The Journey is a performance of a ship navigating a GPS content-related route inspired by time, history and current geopolitical data in an area between Italy, Malta, Tunisia, Libya. The narrative is centred on the decision and consequences of dropping a 20-ton marble block awarded to the artist by the iconic Michelangelo quarry in Carrara, Italy, yet left untouched. Rossella Biscotti uses the block as a mechanism to unpack the political, economic and environmental layers of a complex body of water.
Origin of the project
The Journey was born from a prize received in 2010 at the International Biennial of Carrara. The prize consisted of a large block of marble extracted from the Michelangelo Quarry, the historic quarry of the Renaissance sculptors. At the time, she was doing research in Lampedusa, which she was already the main landing point for migratory flows.

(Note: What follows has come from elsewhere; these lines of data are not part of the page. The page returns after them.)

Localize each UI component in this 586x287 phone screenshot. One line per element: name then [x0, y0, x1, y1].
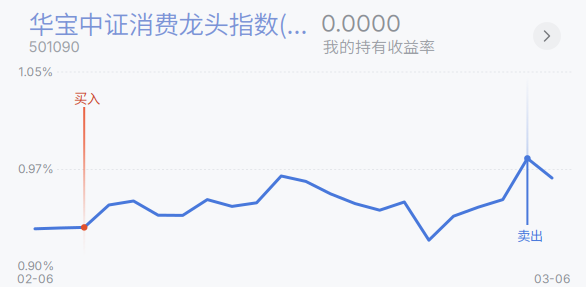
staticText: 卖出: [517, 225, 543, 245]
staticText: 02-06: [17, 272, 53, 286]
staticText: 0.0000: [321, 8, 401, 38]
staticText: 华宝中证消费龙头指数(...: [28, 5, 308, 41]
staticText: 03-06: [534, 272, 570, 286]
staticText: 1.05%: [18, 65, 54, 79]
staticText: 501090: [28, 38, 80, 56]
staticText: 我的持有收益率: [323, 34, 435, 58]
staticText: 买入: [74, 88, 100, 108]
staticText: 0.90%: [18, 259, 54, 273]
button[interactable]: More details: [533, 22, 561, 50]
staticText: 0.97%: [18, 162, 54, 176]
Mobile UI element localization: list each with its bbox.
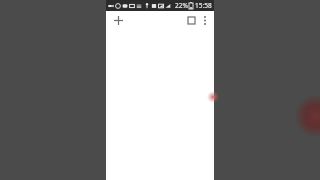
- button[interactable]: More options: [198, 13, 212, 27]
- button[interactable]: Select: [184, 13, 198, 27]
- staticText: 15:58: [195, 1, 212, 10]
- staticText: 22%: [175, 1, 188, 10]
- button[interactable]: Add: [111, 13, 125, 27]
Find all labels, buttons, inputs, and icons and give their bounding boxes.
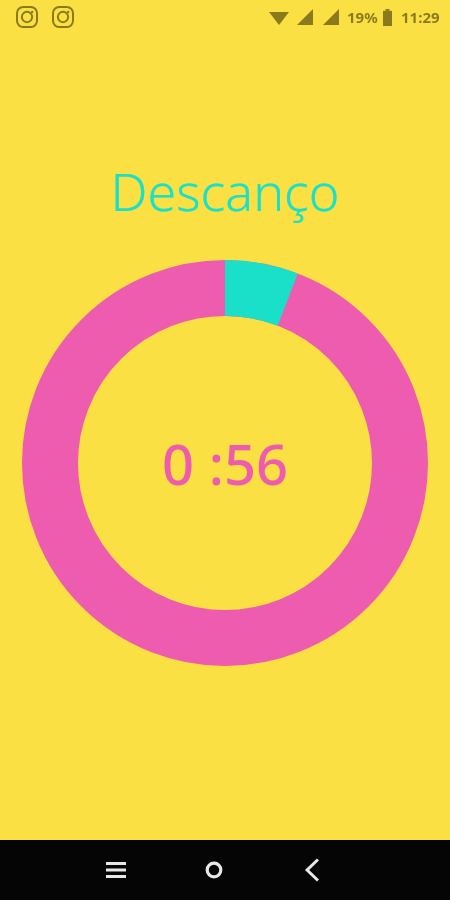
button[interactable]: Back — [282, 840, 342, 900]
staticText: 0 :56 — [162, 425, 288, 501]
staticText: Descanço — [110, 155, 340, 226]
button[interactable]: Recent apps — [86, 840, 146, 900]
staticText: 19% — [347, 7, 378, 27]
button[interactable]: Home — [184, 840, 244, 900]
staticText: 11:29 — [401, 7, 440, 27]
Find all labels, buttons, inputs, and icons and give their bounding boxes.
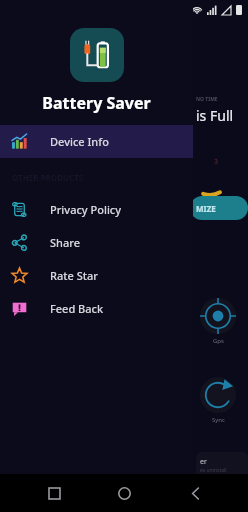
staticText: Battery Saver [42, 92, 151, 114]
button[interactable]: Back [178, 476, 212, 510]
staticText: Device Info [50, 134, 109, 149]
button[interactable]: Sync [200, 377, 236, 424]
staticText: 3 [214, 157, 219, 167]
staticText: is Full [196, 106, 234, 125]
staticText: Share [50, 235, 80, 250]
button[interactable]: Gps [200, 298, 236, 345]
button[interactable]: Feed Back [0, 292, 193, 325]
staticText: Feed Back [50, 301, 104, 316]
button[interactable]: Home [107, 476, 141, 510]
button[interactable]: Rate Star [0, 259, 193, 292]
staticText: OTHER PRODUCTS [12, 172, 84, 183]
staticText: Rate Star [50, 268, 98, 283]
button[interactable]: Share [0, 226, 193, 259]
button[interactable]: Privacy Policy [0, 193, 193, 226]
staticText: Sync [212, 416, 225, 424]
button[interactable]: Device Info [0, 125, 193, 158]
staticText: Privacy Policy [50, 202, 122, 217]
button[interactable]: MIZE [190, 196, 248, 220]
staticText: MIZE [196, 203, 216, 214]
button[interactable]: Recent apps [37, 476, 71, 510]
staticText: Gps [213, 337, 224, 345]
staticText: es uninstall [200, 467, 227, 474]
staticText: er [200, 457, 207, 467]
staticText: NO TIME [196, 96, 218, 103]
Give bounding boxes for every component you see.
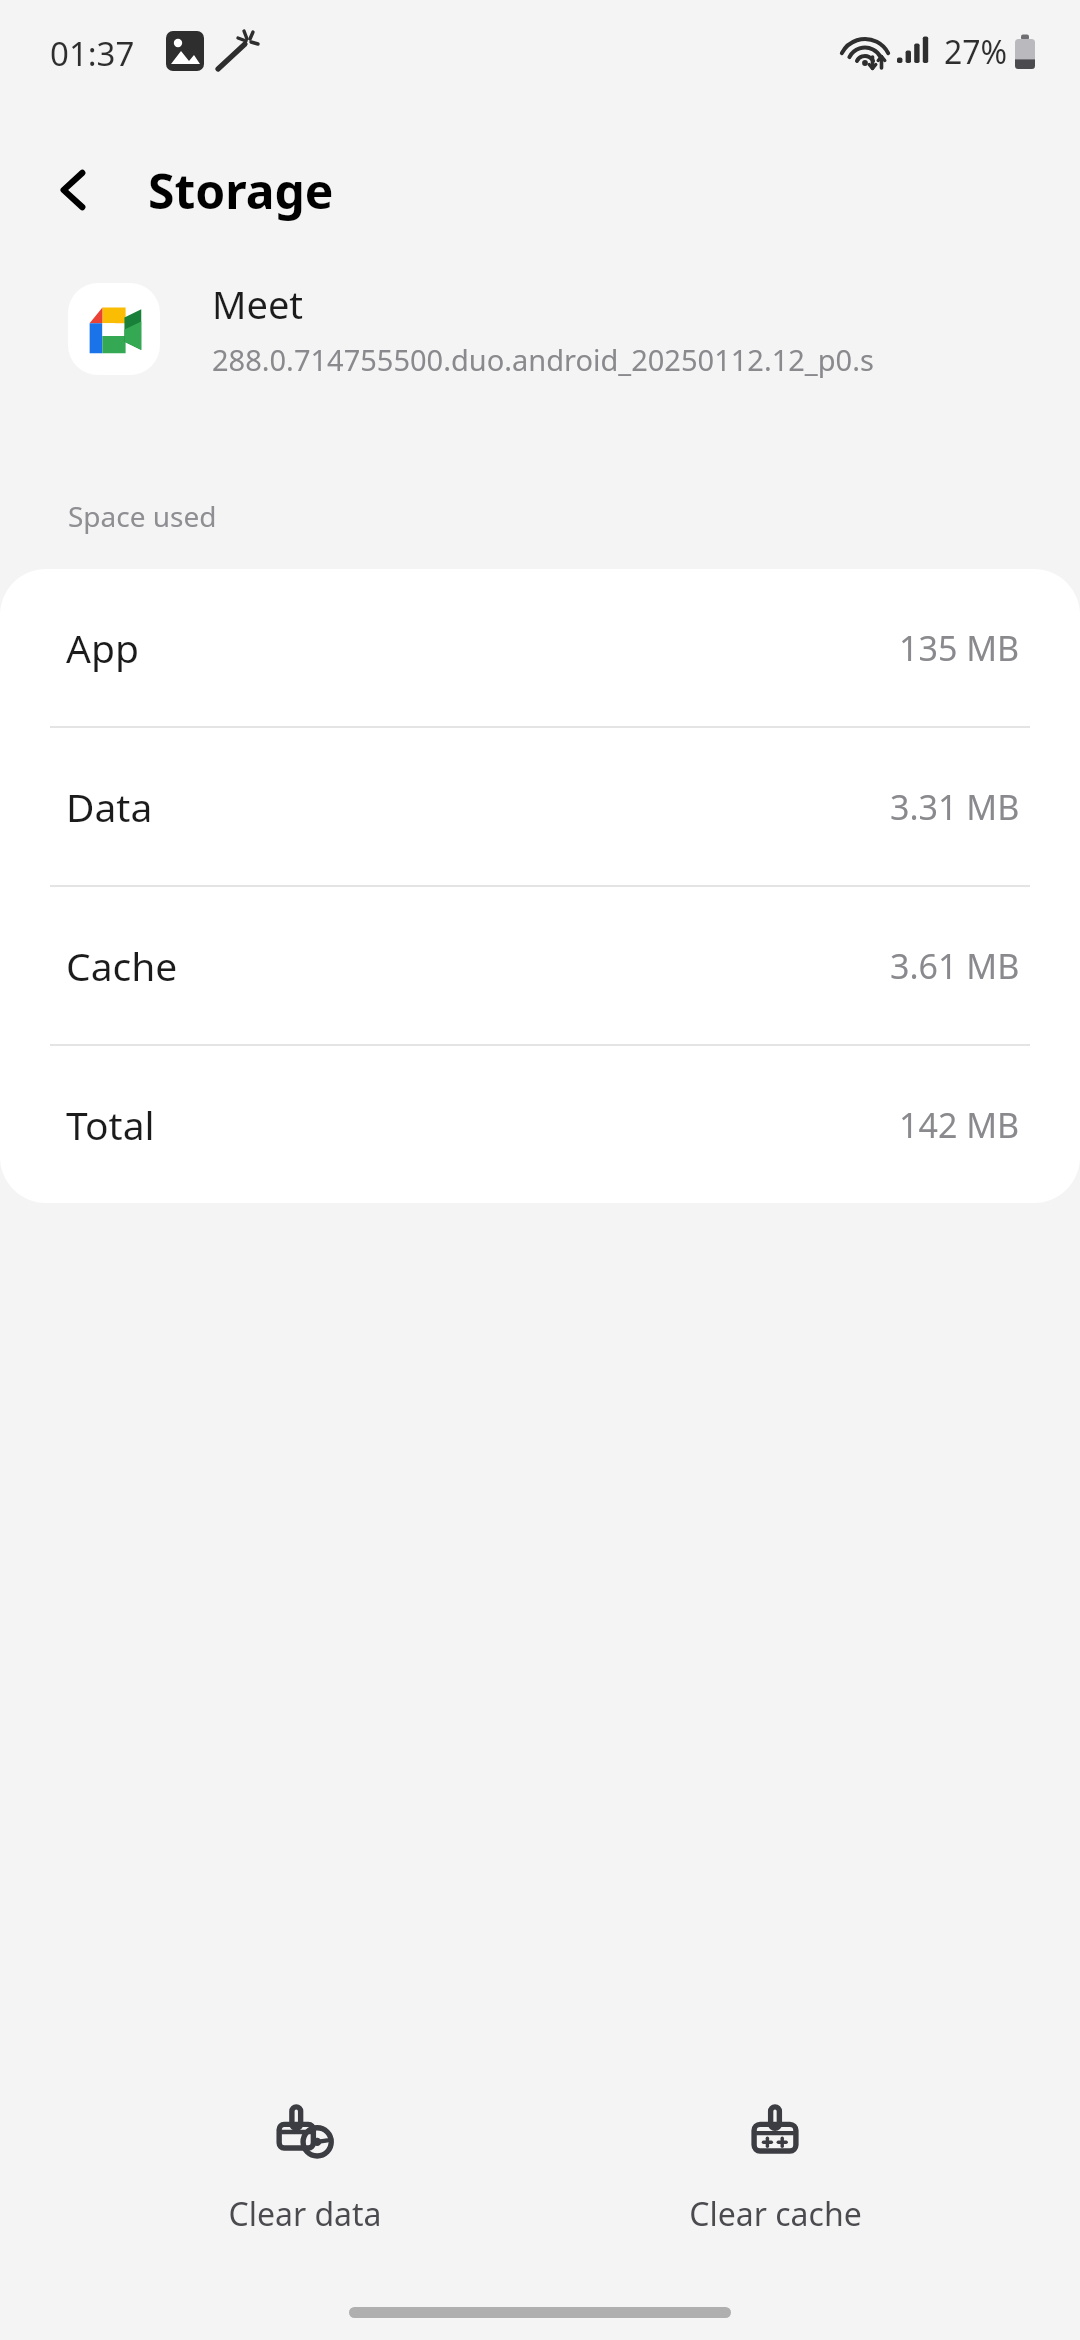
button[interactable]: Total <box>0 1046 1080 1203</box>
staticText: Cache <box>66 939 178 992</box>
button[interactable]: Data <box>0 728 1080 885</box>
staticText: Data <box>66 780 153 833</box>
staticText: Space used <box>68 497 217 535</box>
button[interactable]: App <box>0 569 1080 726</box>
button[interactable]: Back <box>28 144 120 236</box>
staticText: Clear data <box>228 2192 382 2236</box>
staticText: 142 MB <box>899 1102 1020 1148</box>
staticText: 135 MB <box>899 625 1020 671</box>
staticText: App <box>66 621 139 674</box>
staticText: Clear cache <box>689 2192 862 2236</box>
staticText: Storage <box>148 158 334 223</box>
staticText: 3.61 MB <box>890 943 1020 989</box>
button[interactable]: Cache <box>0 887 1080 1044</box>
staticText: Total <box>66 1098 155 1151</box>
staticText: Meet <box>212 278 304 330</box>
button[interactable]: Clear data <box>140 2078 470 2252</box>
staticText: 288.0.714755500.duo.android_20250112.12_… <box>212 340 874 379</box>
button[interactable]: Clear cache <box>610 2078 940 2252</box>
staticText: 01:37 <box>50 31 135 76</box>
staticText: 3.31 MB <box>890 784 1020 830</box>
staticText: 27% <box>944 30 1008 74</box>
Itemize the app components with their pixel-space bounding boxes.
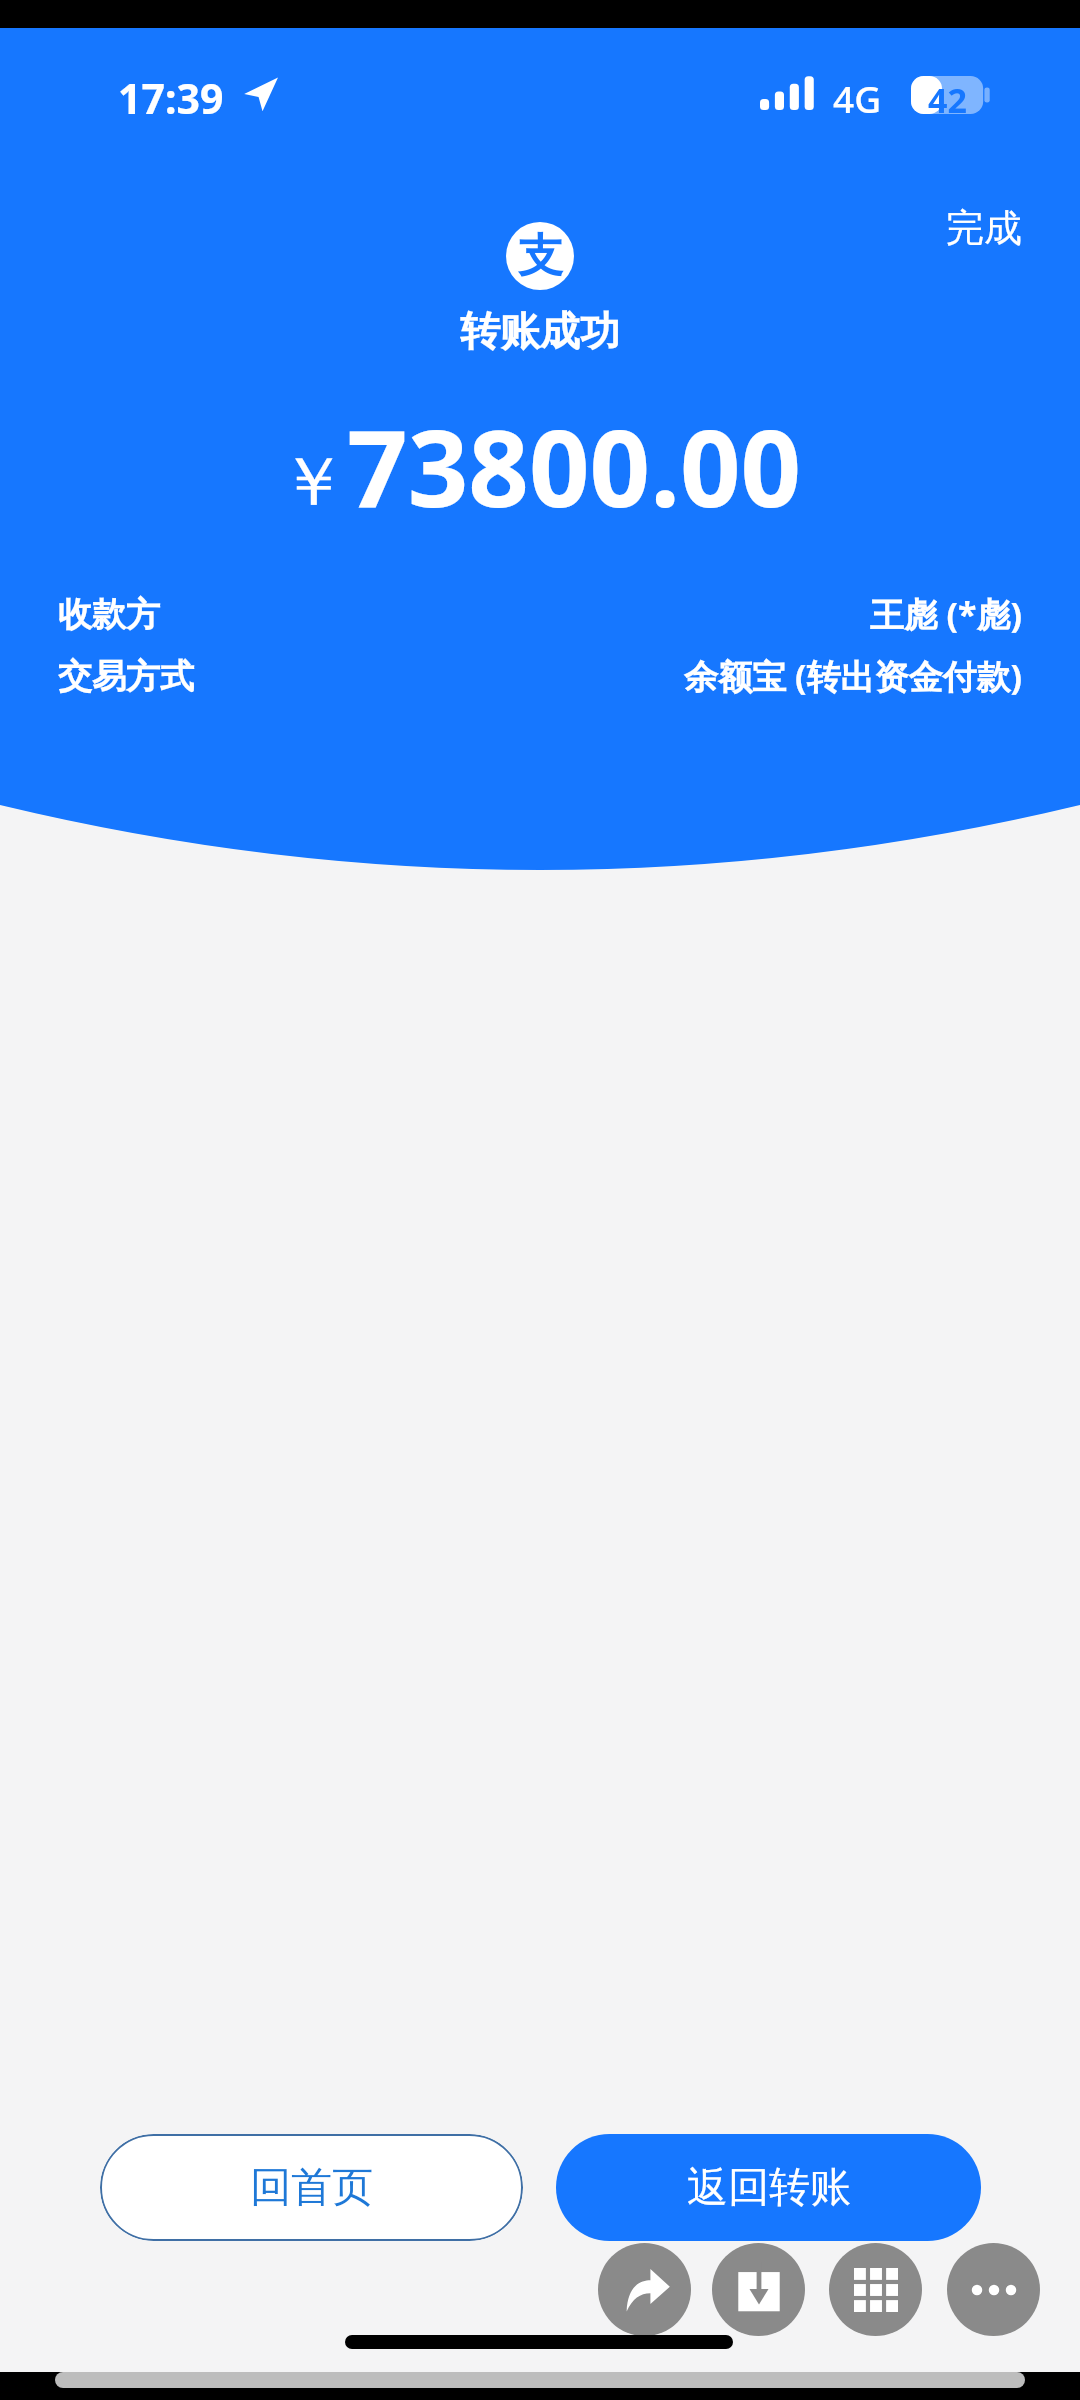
button[interactable]: More [947, 2243, 1040, 2336]
button[interactable]: Apps [829, 2243, 922, 2336]
staticText: 73800.00 [347, 394, 802, 538]
staticText: 完成 [946, 204, 1022, 252]
staticText: 42 [928, 77, 967, 123]
staticText: 王彪 (*彪) [869, 591, 1022, 637]
button[interactable]: 返回转账 [556, 2134, 981, 2241]
staticText: 交易方式 [58, 655, 194, 698]
staticText: 余额宝 (转出资金付款) [684, 653, 1022, 699]
button[interactable]: Share [598, 2243, 691, 2336]
staticText: 4G [833, 73, 882, 123]
staticText: 返回转账 [687, 2162, 851, 2214]
staticText: ￥ [279, 440, 347, 526]
staticText: 支 [518, 228, 563, 285]
staticText: 17:39 [118, 70, 224, 126]
staticText: 转账成功 [460, 306, 620, 356]
staticText: 回首页 [250, 2162, 373, 2214]
button[interactable]: 完成 [938, 196, 1030, 260]
staticText: 收款方 [58, 593, 160, 636]
button[interactable]: 回首页 [100, 2134, 523, 2241]
button[interactable]: Download [712, 2243, 805, 2336]
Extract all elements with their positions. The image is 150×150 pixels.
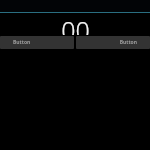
button[interactable]: Button [76,36,150,49]
staticText: Button [119,39,137,46]
button[interactable]: Button [0,36,74,49]
staticText: Button [13,39,31,46]
staticText: 00 [61,13,90,35]
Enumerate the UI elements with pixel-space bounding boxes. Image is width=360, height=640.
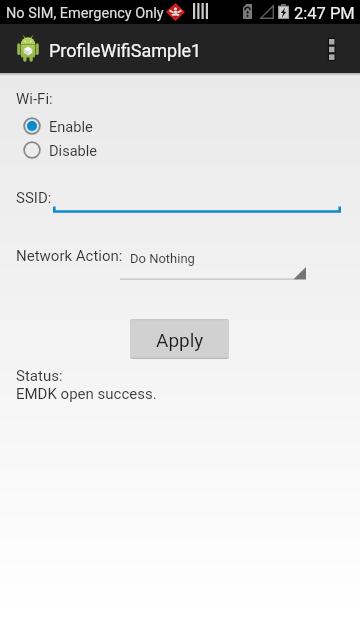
staticText: Wi-Fi: bbox=[16, 90, 53, 108]
staticText: Network Action: bbox=[16, 247, 123, 265]
button[interactable]: More options bbox=[316, 24, 360, 73]
staticText: 2:47 PM bbox=[294, 4, 355, 23]
staticText: EMDK open success. bbox=[16, 385, 157, 403]
button[interactable]: Disable bbox=[22, 138, 98, 162]
button[interactable]: Enable bbox=[22, 114, 93, 138]
staticText: No SIM, Emergency Only bbox=[6, 5, 164, 22]
staticText: SSID: bbox=[16, 189, 52, 207]
staticText: Apply bbox=[156, 329, 204, 351]
button[interactable]: Network action spinner bbox=[120, 244, 306, 280]
button[interactable]: SSID input field bbox=[53, 196, 341, 214]
staticText: Disable bbox=[49, 142, 98, 159]
button[interactable]: Apply bbox=[130, 319, 229, 359]
staticText: Status: bbox=[16, 367, 63, 385]
staticText: Enable bbox=[49, 118, 93, 135]
staticText: Do Nothing bbox=[130, 251, 195, 266]
staticText: ProfileWifiSample1 bbox=[49, 40, 202, 61]
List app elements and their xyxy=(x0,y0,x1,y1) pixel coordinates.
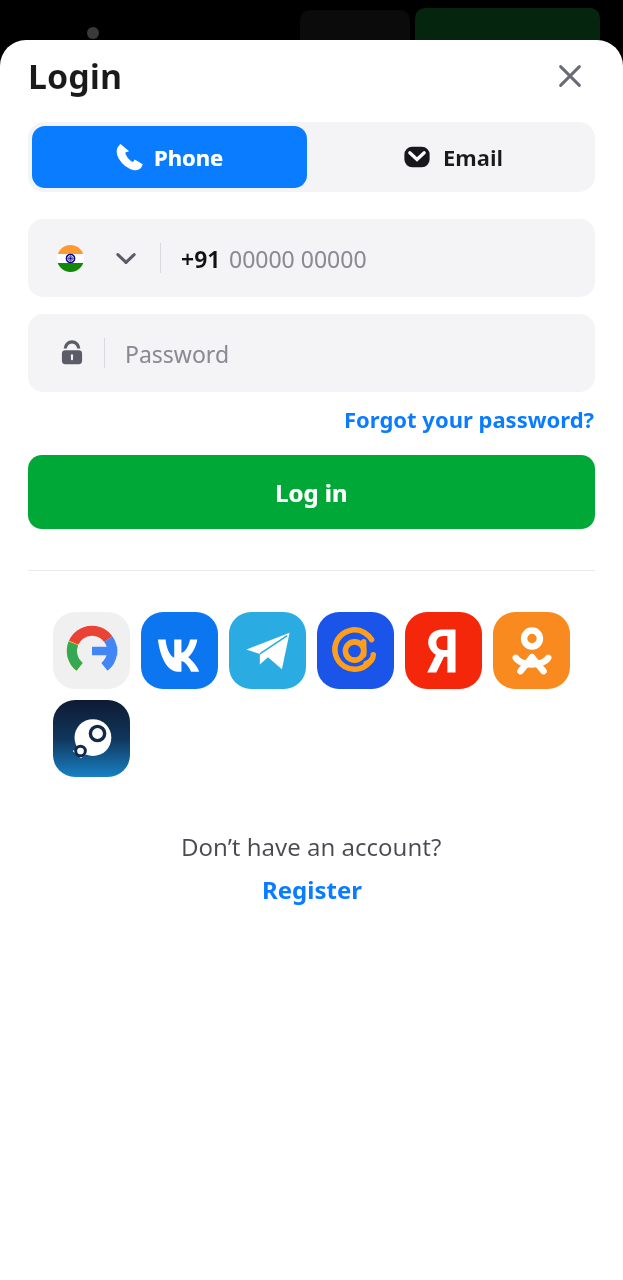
staticText: 00000 00000 xyxy=(229,243,367,274)
staticText: Don’t have an account? xyxy=(181,830,442,863)
staticText: Register xyxy=(262,873,362,906)
staticText: Password xyxy=(125,338,230,369)
button[interactable]: Sign in with Odnoklassniki xyxy=(493,612,570,689)
staticText: Forgot your password? xyxy=(344,404,595,434)
button[interactable]: Sign in with Google xyxy=(53,612,130,689)
button[interactable]: Sign in with Mail.ru xyxy=(317,612,394,689)
staticText: Phone xyxy=(154,142,224,172)
staticText: +91 xyxy=(181,243,221,274)
button[interactable]: Email xyxy=(311,122,595,192)
button[interactable]: Log in xyxy=(28,455,595,529)
button[interactable]: Password xyxy=(28,314,595,392)
staticText: Login xyxy=(28,53,123,99)
button[interactable]: Close xyxy=(550,56,590,96)
button[interactable]: Sign in with Yandex xyxy=(405,612,482,689)
button[interactable]: Register xyxy=(262,873,362,906)
staticText: Log in xyxy=(275,476,348,509)
button[interactable]: +91 xyxy=(28,219,595,297)
button[interactable]: Sign in with Telegram xyxy=(229,612,306,689)
button[interactable]: Sign in with VK xyxy=(141,612,218,689)
button[interactable]: Sign in with Steam xyxy=(53,700,130,777)
button[interactable]: Forgot your password? xyxy=(344,404,595,434)
button[interactable]: Phone xyxy=(32,126,307,188)
staticText: Email xyxy=(443,142,504,172)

So she was often crossing the Mediterranean for my research and from there came the idea of releasing this block of marble into the centre of the sea. From this simple idea a mechanism was born to explore that area on different levels, imagining the Mediterranean as a stratification of historical, political, geographical and geological meanings. Until 2016, she composed a series of maps of the area, ranging from the division of licences between oil and gas companies to the numerous military operations, from geological maps to maps of cables, wrecks, etc., all of which I was able to do. The Journey culminated in May 2021 in the voyage of a ship from Malta across the central Mediterranean for three and a half days following a route of GPS points, resulting from the research and mapping carried out, to a point where they released the 20 ton block of marble into the sea.